:: What you will do ::
Only the number is needed: how many lines of the entries below contain the word "discount".

:: The data ::

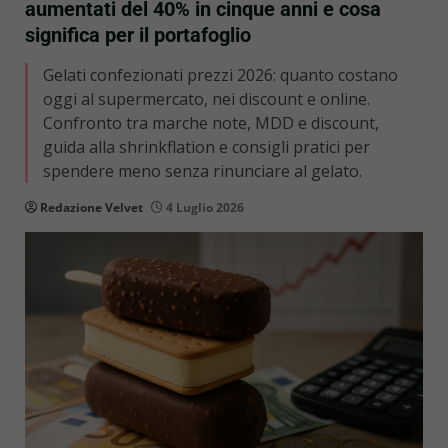
aumentati del 40% in cinque anni e cosa
significa per il portafoglio
Gelati confezionati prezzi 2026: quanto costano
oggi al supermercato, nei discount e online.
Confronto tra marche note, MDD e discount,
guida alla shrinkflation e consigli pratici per
spendere meno senza rinunciare al gelato.
Redazione Velvet
4 Luglio 2026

:: Answer ::
2